▸ **PROBLEM DESCRIPTION**:
Identify each line below that contains the word "Journal", and copy it out.

Records from a dataset
--------------------------------------------------
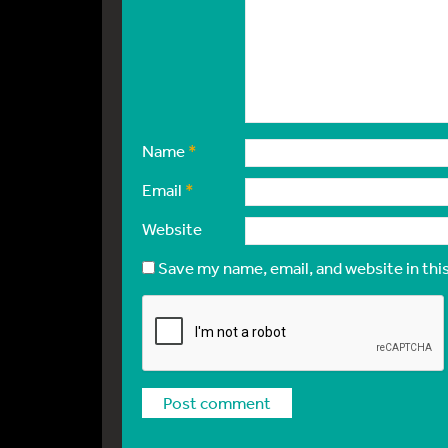
Name
*
Email
*
Website
Save my name, email, and website in thi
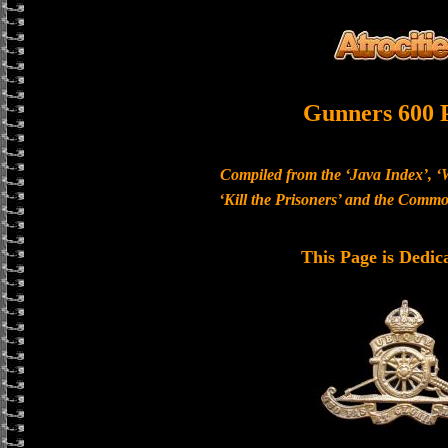
Gunners 600 
Compiled from the ‘Java Index’, ‘
‘Kill the Prisoners’ and the Com
This Page is Dedic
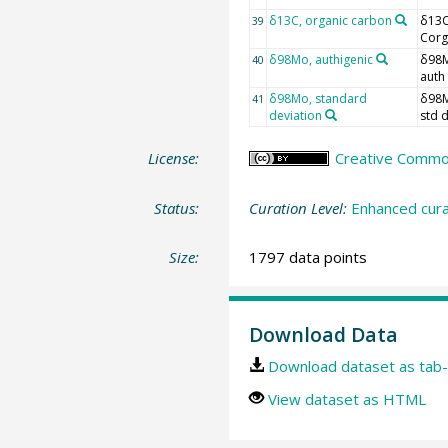
δ13C, organic carbon
δ13
39
Corg
δ98Mo, authigenic
δ98
40
auth
δ98Mo, standard
δ98
41
deviation
std 
License:
Creative Commons
Status:
Curation Level:
Enhanced cura
Size:
1797 data points
Download Data
Download dataset as tab-
View dataset as HTML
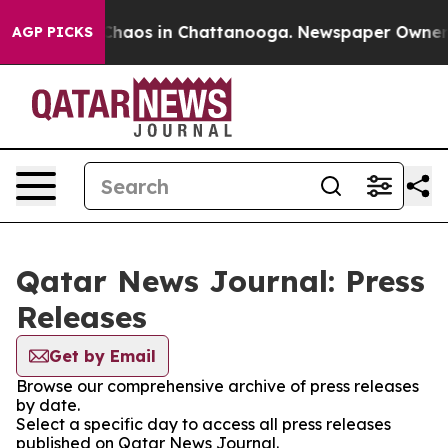
l Collapse
Chaos in Chattanooga. Newspaper Owner Cal
AGP PICKS
Qatar News Journal: Press
Releases
Get by Email
Browse our comprehensive archive of press releases
by date.
Select a specific day to access all press releases
published on Qatar News Journal.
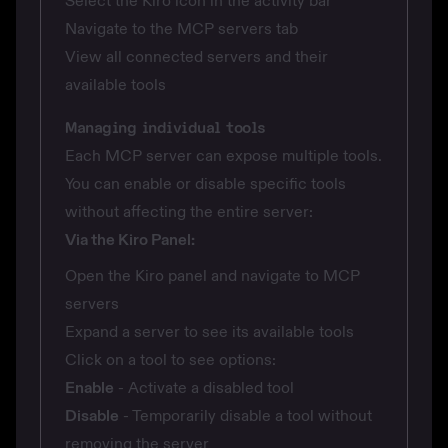
Select the Kiro icon in the activity bar
Navigate to the MCP servers tab
View all connected servers and their
available tools
Managing individual tools
Each MCP server can expose multiple tools.
You can enable or disable specific tools
without affecting the entire server:
Via the Kiro Panel:
Open the Kiro panel and navigate to MCP
servers
Expand a server to see its available tools
Click on a tool to see options:
Enable
- Activate a disabled tool
Disable
- Temporarily disable a tool without
removing the server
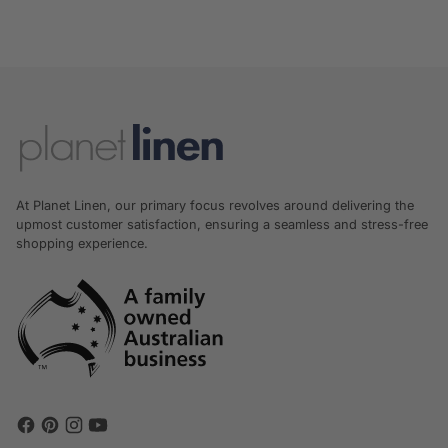
At Planet Linen, our primary focus revolves around delivering the
upmost customer satisfaction, ensuring a seamless and stress-free
shopping experience.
--------------------------------------------------
▸ **OUTPUT OF THE EXERCISE**:
Qatar News Journal: Press
published on Qatar News Journal.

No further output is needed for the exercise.